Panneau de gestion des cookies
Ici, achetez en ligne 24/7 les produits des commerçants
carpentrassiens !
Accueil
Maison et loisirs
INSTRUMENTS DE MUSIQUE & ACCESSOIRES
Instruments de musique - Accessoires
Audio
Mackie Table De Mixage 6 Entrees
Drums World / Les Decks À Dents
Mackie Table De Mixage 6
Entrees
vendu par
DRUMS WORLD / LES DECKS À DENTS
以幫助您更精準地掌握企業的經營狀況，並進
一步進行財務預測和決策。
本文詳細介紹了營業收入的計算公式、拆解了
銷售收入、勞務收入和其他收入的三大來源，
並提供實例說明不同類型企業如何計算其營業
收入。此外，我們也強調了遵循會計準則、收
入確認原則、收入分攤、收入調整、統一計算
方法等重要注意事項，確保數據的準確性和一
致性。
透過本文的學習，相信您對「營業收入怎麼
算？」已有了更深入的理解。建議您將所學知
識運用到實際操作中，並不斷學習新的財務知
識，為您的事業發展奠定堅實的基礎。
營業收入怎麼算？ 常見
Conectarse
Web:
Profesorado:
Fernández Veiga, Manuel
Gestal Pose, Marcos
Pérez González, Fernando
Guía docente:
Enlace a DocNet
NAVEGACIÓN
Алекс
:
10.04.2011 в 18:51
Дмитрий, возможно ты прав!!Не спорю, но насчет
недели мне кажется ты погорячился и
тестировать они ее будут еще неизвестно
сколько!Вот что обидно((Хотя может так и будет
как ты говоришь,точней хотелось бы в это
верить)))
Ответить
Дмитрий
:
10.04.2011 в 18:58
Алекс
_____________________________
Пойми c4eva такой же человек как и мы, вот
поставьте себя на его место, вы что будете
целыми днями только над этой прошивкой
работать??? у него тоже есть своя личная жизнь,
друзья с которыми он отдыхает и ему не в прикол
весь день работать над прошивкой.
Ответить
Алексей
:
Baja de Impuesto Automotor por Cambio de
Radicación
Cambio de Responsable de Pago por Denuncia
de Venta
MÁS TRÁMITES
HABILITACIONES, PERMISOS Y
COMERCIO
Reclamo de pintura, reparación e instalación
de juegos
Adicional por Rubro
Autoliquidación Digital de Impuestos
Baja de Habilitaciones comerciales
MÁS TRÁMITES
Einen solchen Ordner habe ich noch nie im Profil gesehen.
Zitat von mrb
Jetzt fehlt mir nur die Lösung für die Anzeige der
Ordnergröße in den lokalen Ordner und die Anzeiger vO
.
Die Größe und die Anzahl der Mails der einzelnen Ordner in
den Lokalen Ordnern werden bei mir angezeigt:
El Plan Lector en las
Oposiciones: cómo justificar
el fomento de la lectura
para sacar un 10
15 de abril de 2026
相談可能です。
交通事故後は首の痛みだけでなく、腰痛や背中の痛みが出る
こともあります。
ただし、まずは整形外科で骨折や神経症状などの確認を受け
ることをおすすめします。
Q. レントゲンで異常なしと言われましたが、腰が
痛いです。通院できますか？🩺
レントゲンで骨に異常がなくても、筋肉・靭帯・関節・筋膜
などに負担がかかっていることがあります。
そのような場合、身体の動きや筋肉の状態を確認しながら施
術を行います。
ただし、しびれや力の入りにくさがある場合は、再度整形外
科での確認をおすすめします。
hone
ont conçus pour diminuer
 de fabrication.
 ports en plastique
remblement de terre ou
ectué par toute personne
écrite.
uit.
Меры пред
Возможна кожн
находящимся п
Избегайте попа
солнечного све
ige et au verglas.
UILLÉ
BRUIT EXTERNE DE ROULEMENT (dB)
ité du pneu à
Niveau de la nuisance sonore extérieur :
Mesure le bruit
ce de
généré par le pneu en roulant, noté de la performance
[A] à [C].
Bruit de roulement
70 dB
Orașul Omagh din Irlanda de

****************************************

→ **Task item**: Look through the material above and work out how many of its lines contain "прошивкой". State the number only.

→ **Task response**: 2